REQUIREMENT -
Take the line that contains "I need the location" and every line after it in the material below, and quote them exactly.

SUPPLIED ENTRIES -
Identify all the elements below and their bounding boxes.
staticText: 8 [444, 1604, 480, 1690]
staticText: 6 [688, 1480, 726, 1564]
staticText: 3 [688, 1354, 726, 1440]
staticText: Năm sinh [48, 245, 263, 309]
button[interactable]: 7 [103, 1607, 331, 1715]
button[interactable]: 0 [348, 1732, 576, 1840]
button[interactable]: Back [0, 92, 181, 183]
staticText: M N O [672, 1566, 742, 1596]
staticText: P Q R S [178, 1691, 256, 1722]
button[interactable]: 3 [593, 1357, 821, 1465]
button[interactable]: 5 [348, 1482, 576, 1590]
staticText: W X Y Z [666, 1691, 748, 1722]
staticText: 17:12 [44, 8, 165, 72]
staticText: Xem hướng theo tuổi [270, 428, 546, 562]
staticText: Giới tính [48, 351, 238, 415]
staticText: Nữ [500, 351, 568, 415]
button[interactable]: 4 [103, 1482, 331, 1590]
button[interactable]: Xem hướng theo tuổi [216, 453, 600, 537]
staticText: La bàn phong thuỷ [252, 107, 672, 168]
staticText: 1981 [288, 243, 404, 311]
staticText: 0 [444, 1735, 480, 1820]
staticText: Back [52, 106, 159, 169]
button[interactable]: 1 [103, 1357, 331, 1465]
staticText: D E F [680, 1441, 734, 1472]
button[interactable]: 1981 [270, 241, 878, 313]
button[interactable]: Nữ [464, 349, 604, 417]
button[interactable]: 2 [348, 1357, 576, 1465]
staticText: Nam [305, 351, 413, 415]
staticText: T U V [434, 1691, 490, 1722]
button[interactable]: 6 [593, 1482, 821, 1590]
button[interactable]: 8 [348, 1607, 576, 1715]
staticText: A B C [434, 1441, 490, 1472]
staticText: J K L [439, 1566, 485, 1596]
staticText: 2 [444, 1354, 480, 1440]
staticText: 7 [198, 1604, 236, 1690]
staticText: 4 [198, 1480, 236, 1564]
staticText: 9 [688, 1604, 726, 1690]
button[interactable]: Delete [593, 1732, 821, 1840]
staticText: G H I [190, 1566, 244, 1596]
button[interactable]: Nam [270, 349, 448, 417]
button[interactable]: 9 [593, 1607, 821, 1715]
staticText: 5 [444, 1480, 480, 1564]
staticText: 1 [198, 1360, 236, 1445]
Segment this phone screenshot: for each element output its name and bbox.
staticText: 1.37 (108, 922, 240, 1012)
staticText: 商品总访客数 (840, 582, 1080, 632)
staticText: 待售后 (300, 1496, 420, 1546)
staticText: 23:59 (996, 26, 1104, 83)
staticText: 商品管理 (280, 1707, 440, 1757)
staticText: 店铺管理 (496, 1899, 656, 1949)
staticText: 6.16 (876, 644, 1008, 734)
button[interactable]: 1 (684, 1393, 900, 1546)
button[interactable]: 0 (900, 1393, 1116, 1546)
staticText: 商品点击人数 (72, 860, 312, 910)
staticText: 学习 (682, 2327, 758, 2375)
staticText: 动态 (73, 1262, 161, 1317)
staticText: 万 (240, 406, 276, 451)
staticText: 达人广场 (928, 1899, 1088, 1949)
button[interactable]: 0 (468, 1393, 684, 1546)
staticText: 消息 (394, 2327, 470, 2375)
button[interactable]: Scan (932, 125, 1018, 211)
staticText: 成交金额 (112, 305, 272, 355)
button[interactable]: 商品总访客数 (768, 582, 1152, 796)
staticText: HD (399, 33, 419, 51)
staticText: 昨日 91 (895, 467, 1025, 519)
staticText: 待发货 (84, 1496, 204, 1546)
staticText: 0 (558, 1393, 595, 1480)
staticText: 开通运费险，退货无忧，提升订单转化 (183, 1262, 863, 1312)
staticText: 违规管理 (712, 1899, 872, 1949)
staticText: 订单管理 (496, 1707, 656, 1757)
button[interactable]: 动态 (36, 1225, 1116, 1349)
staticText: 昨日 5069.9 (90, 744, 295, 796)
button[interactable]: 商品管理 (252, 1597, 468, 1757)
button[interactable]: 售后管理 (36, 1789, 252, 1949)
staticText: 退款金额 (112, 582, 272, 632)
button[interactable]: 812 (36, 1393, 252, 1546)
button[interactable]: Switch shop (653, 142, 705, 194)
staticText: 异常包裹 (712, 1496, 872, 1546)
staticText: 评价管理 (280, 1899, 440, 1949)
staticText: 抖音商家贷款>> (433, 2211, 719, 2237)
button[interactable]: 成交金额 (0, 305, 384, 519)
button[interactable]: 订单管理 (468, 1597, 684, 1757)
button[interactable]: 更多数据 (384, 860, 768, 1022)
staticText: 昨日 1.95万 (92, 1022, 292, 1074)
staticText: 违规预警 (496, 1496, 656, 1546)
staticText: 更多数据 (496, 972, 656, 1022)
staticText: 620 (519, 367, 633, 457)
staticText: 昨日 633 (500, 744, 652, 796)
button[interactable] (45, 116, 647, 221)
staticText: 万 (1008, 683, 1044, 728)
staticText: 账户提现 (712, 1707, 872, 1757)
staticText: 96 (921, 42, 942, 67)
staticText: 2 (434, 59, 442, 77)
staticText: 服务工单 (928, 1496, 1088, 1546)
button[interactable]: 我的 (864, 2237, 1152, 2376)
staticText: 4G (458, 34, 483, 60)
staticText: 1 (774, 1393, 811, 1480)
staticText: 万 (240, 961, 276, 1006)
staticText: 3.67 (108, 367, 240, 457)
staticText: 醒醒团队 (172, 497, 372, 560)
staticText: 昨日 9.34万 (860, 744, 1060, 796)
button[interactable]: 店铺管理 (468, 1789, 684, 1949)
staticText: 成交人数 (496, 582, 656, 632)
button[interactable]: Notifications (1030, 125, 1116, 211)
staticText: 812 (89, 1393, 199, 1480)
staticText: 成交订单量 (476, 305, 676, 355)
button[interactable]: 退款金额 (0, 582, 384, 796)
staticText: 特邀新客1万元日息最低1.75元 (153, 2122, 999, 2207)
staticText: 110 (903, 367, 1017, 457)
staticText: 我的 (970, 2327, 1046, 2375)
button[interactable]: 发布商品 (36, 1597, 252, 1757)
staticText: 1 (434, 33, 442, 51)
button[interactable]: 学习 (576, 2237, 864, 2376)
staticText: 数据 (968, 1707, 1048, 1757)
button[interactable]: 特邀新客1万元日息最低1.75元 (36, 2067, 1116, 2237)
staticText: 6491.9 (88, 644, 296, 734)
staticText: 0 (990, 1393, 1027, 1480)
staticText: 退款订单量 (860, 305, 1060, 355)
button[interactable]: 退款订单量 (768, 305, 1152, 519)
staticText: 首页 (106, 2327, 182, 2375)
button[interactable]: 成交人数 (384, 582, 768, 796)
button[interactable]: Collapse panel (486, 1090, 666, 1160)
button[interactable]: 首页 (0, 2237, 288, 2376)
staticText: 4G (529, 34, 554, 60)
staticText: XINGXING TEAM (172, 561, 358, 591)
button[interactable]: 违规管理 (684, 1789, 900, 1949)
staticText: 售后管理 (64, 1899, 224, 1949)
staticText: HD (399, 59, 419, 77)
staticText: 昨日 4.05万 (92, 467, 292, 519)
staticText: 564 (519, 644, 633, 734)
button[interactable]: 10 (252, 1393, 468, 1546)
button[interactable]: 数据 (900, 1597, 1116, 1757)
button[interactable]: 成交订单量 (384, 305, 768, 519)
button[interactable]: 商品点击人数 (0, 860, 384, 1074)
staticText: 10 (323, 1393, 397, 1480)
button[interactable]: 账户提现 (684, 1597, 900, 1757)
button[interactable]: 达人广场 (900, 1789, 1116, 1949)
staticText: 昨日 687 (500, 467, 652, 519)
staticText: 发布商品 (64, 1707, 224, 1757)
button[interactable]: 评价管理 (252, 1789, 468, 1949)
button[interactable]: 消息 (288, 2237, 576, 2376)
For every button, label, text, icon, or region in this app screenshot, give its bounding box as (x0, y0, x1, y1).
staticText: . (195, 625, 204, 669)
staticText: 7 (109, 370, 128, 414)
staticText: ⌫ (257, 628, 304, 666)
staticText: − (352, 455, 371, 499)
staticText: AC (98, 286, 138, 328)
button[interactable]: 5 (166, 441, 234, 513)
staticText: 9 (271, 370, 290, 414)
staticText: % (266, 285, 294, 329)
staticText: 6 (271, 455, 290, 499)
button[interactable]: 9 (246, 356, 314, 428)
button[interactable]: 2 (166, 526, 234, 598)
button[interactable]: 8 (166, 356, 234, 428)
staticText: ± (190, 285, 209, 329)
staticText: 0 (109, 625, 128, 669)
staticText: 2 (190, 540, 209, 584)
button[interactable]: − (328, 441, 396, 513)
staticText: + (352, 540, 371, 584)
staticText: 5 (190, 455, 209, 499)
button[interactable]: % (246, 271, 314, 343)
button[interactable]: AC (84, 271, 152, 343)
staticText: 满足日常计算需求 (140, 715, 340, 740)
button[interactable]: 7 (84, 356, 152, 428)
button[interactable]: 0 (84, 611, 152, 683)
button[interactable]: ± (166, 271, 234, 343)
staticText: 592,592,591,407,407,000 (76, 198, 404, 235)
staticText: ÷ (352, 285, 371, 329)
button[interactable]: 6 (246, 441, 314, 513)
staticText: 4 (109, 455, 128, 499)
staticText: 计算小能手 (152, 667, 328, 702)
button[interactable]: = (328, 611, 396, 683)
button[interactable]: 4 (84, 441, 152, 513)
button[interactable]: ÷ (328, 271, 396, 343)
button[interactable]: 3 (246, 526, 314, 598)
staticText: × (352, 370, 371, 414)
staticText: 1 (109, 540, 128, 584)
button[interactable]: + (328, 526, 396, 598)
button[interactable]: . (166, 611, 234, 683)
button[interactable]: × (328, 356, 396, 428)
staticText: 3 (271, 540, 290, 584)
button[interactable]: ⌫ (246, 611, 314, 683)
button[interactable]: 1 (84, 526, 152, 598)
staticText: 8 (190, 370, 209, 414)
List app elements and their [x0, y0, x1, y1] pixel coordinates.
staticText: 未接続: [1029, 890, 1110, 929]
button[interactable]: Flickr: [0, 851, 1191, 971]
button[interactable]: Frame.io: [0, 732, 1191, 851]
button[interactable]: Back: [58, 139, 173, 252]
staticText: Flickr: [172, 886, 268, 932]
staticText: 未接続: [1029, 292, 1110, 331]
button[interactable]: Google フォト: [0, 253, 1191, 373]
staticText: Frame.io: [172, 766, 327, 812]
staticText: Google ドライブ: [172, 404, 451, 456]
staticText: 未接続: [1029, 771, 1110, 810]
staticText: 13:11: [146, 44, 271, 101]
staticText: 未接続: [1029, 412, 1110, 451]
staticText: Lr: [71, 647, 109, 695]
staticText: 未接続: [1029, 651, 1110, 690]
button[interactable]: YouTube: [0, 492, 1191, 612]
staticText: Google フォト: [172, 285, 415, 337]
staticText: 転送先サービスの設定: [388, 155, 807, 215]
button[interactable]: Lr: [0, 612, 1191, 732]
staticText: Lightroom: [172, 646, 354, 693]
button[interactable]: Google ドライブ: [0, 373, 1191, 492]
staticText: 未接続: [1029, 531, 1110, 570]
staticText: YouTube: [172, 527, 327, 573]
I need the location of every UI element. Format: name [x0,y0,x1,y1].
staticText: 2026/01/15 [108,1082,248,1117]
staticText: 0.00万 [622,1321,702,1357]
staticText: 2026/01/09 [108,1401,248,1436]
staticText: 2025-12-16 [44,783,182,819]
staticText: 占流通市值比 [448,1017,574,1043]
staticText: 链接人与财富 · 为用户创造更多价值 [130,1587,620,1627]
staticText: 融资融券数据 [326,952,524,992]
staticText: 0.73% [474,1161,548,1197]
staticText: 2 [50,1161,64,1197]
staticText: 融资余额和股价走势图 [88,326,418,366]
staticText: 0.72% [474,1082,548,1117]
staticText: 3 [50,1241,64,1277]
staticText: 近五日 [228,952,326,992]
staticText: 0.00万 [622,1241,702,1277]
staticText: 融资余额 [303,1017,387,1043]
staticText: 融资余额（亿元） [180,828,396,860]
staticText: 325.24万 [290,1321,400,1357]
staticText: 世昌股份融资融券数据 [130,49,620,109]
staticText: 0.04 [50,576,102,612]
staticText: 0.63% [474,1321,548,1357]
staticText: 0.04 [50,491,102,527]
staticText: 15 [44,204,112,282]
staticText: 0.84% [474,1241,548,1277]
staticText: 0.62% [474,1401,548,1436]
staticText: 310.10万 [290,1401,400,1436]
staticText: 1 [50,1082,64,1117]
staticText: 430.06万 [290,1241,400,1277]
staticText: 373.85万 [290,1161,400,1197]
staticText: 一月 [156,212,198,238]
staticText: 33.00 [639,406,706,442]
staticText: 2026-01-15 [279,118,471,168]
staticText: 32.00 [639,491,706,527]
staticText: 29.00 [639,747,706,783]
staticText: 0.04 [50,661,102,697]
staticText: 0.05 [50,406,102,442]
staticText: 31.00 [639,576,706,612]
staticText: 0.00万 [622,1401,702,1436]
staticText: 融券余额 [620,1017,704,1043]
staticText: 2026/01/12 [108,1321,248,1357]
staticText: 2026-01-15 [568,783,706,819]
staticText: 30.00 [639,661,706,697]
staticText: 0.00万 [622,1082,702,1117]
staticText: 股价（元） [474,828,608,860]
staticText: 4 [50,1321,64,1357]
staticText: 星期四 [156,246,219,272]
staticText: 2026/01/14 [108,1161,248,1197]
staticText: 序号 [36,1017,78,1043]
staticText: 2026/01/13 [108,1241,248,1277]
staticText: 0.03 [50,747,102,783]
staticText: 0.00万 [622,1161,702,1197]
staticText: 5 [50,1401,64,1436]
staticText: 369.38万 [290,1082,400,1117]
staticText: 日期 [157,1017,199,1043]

RESPONSE TO THIS EXERCISE -
I need the location of every UI element. Format: name [x0,y0,x1,y1].
staticText: 2026/01/15 [108,1082,248,1117]
staticText: 0.00万 [622,1321,702,1357]
staticText: 2026/01/09 [108,1401,248,1436]
staticText: 2025-12-16 [44,783,182,819]
staticText: 占流通市值比 [448,1017,574,1043]
staticText: 链接人与财富 · 为用户创造更多价值 [130,1587,620,1627]
staticText: 融资融券数据 [326,952,524,992]
staticText: 0.73% [474,1161,548,1197]
staticText: 2 [50,1161,64,1197]
staticText: 融资余额和股价走势图 [88,326,418,366]
staticText: 0.72% [474,1082,548,1117]
staticText: 3 [50,1241,64,1277]
staticText: 近五日 [228,952,326,992]
staticText: 0.00万 [622,1241,702,1277]
staticText: 融资余额 [303,1017,387,1043]
staticText: 融资余额（亿元） [180,828,396,860]
staticText: 325.24万 [290,1321,400,1357]
staticText: 世昌股份融资融券数据 [130,49,620,109]
staticText: 0.04 [50,576,102,612]
staticText: 0.63% [474,1321,548,1357]
staticText: 0.04 [50,491,102,527]
staticText: 15 [44,204,112,282]
staticText: 0.84% [474,1241,548,1277]
staticText: 0.62% [474,1401,548,1436]
staticText: 310.10万 [290,1401,400,1436]
staticText: 1 [50,1082,64,1117]
staticText: 430.06万 [290,1241,400,1277]
staticText: 373.85万 [290,1161,400,1197]
staticText: 一月 [156,212,198,238]
staticText: 33.00 [639,406,706,442]
staticText: 2026-01-15 [279,118,471,168]
staticText: 32.00 [639,491,706,527]
staticText: 29.00 [639,747,706,783]
staticText: 0.04 [50,661,102,697]
staticText: 0.05 [50,406,102,442]
staticText: 31.00 [639,576,706,612]
staticText: 0.00万 [622,1401,702,1436]
staticText: 融券余额 [620,1017,704,1043]
staticText: 2026/01/12 [108,1321,248,1357]
staticText: 2026-01-15 [568,783,706,819]
staticText: 30.00 [639,661,706,697]
staticText: 0.00万 [622,1082,702,1117]
staticText: 股价（元） [474,828,608,860]
staticText: 4 [50,1321,64,1357]
staticText: 星期四 [156,246,219,272]
staticText: 2026/01/14 [108,1161,248,1197]
staticText: 序号 [36,1017,78,1043]
staticText: 2026/01/13 [108,1241,248,1277]
staticText: 0.03 [50,747,102,783]
staticText: 0.00万 [622,1161,702,1197]
staticText: 5 [50,1401,64,1436]
staticText: 369.38万 [290,1082,400,1117]
staticText: 日期 [157,1017,199,1043]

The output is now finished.